倉庫の端から「1mまで」が「5mまで」に


 今年4月から倉庫に設置される「ひさし」の長さに関する規制が緩和された。建築基準法施行令の一部を改正する政令が改正されたが、倉庫の「建ぺい率」が見直され、建築面積に算入されないひさしの範囲が、従来の「倉庫の端(外壁)から1mまで」から「5mまで」に緩和された。
 建築基準法では、建物の日当たりや風通しを良くしたり、火災時の延焼を防ぐため、建物の土地境界線と外部の建物との間に一定の空き地を確保するよう定めている。
 敷地面積に対する建築面積の割合のことを「建ぺい率」と呼ぶが、例えば、建ぺい率50%の土地が100㎡ある場合、その土地には建築面積50㎡の建物しか建てられない。
 倉庫に大型のひさしがあれば、雨の日でもひさしの下で荷物が積み降ろしできる。倉庫の生産性を上げるには、ひさしは長くした方が良いが、倉庫の端から1メートルを超える部分は建築面積(=倉庫部分)となり、建ぺい率に算入されてしまうため、今まで大きなひさしの設置を控える事業者が多かった。
 2021年5月、日本倉庫協会は国に対し、「営業倉庫に設置される『ひさし』に係る部分の軽ぺい率・容積率の緩和」などの要望書を提出した。

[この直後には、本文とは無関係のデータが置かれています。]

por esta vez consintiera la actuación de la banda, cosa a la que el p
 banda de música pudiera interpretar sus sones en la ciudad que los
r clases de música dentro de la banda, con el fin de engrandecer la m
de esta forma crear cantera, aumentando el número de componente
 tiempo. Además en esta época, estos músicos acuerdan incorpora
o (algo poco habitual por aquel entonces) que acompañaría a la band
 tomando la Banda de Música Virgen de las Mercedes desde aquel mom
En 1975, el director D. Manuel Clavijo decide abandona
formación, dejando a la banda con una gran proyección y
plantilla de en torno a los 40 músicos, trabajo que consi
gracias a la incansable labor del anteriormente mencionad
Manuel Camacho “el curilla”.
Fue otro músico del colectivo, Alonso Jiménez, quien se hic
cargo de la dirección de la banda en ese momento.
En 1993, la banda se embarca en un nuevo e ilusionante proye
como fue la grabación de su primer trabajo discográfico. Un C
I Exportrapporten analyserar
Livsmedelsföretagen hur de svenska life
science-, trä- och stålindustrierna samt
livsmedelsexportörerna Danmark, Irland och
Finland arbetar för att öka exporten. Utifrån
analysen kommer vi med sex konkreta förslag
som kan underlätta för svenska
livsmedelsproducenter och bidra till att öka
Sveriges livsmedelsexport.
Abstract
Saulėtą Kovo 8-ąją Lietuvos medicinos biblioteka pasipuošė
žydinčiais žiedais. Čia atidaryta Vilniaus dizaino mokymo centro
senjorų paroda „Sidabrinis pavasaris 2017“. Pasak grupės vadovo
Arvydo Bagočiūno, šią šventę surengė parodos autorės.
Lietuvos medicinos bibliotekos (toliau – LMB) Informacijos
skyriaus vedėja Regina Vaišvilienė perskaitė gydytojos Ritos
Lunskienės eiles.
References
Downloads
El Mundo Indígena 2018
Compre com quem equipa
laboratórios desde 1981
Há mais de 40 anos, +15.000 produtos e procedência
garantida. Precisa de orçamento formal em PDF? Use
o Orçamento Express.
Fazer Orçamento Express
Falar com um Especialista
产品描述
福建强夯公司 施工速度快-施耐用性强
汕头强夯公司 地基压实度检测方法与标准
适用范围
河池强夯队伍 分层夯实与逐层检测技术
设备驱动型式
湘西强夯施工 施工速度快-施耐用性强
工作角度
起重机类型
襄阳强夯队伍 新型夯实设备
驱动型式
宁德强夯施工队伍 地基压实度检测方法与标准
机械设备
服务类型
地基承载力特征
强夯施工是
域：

 日本倉庫協会は「大型のひさしは、雨天時における荷さばき以外にも、災害時に緊急支援物資を一時的に仮置するといった役割を果たせる」と指摘し、ひさしの長さの緩和を求めていた。
 見直し(規制緩和)の対象となるのは、「工場または倉庫の用途に供する建築物で、もっぱら貨物の積卸し等の業務のために設けられるひさし」。敷地境界線との間に空地を確保するなど、要件を満たす倉庫のひさしの長さについて、従来、倉庫端から1mだったものを、倉庫端から5mまでは建築面積に算入しないこととし、建ぺい率の制限を緩和した。